YouTube - Build A Cold Smoker


----------



## fireweaver (Feb 6, 2008)

ok, THAT is fascinating!  most smoked cheese sold in the grocery store is simply coated in that liquid smoke flavoring agent stuff...actual smoked cheese is harder to find than you might think.  but now i need more info:

is this your video?  how does the cheese taste?

has anyone tried these smoke pellet things?  what are they made of, how do they work, how do they taste?

anyone care to comment on the safety of a soldering iron to cook with?  could be totally harmless for all i know, but it's not anything i've ever had experience with.


----------



## camp_cookie (Feb 7, 2008)

fireweaver said:


> ok, THAT is fascinating!  most smoked cheese sold in the grocery store is simply coated in that liquid smoke flavoring agent stuff...actual smoked cheese is harder to find than you might think.  but now i need more info:
> 
> is this your video?  how does the cheese taste?
> 
> ...



I didn't make the video.  

I have used the pellets from that company in several different woods and like them.  The Jack Daniels pellets are made from the mellowing charcoal.

http://www.bbqrsdelight.com/


----------



## QSis (Feb 7, 2008)

LOVE the idea and I'm definitely going to try it!   I will use my charcoal kettle instead of a gas grill and will use wood chips instead of pellets.

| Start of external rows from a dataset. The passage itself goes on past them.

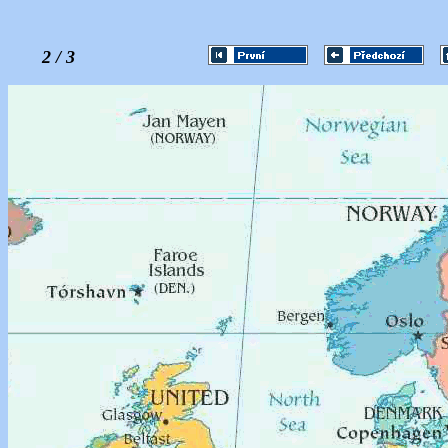
2 / 3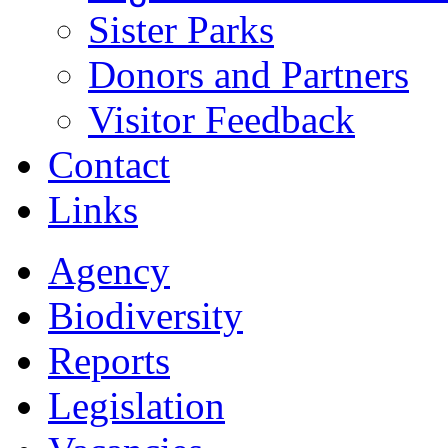
Sister Parks
Donors and Partners
Visitor Feedback
Contact
Links
Agency
Biodiversity
Reports
Legislation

I've smoked cheese before, using 2-3 Kingsford charcoal briquets in my smoker, in March, in an effort to keep the temp inside my smoker lower than 100 degrees (above which, some of the cheese starts to melt).  It's a pain to do it my way.

THIS way looks great!

Home-smoked cheese tastes delicious!

Lee


----------



## Katie H (Feb 7, 2008)

We smoke cheese on our stove using Cameron's stovetop smoker.  Yum.  Yum.  Also smoke veggies with it.


----------



## Ask-A-Butcher (Feb 8, 2008)

QSis said:


> LOVE the idea and I'm definitely going to try it!   I will use my charcoal kettle instead of a gas grill and will use wood chips instead of pellets.
> 
> I've smoked cheese before, using 2-3 Kingsford charcoal briquets in my smoker, in March, in an effort to keep the temp inside my smoker lower than 100 degrees (above which, some of the cheese starts to melt).  It's a pain to do it my way.
> 
> ...



Can you believe how simple this is!!!! We were discussing this very video y'day on several of the bbq forums I frequent and we all agreed....."DOH!!! Why didn't I think of that? 
	

	
	
		
		

		
			





 "

You know, as well as I do, all the elaborate set ups we've gone thru to smoke cheese, etc and then this simple method 

Btw, take heed to the video when it sez to use a *NEW soldering iron*, not an old one with all the left over lead thats on it.


----------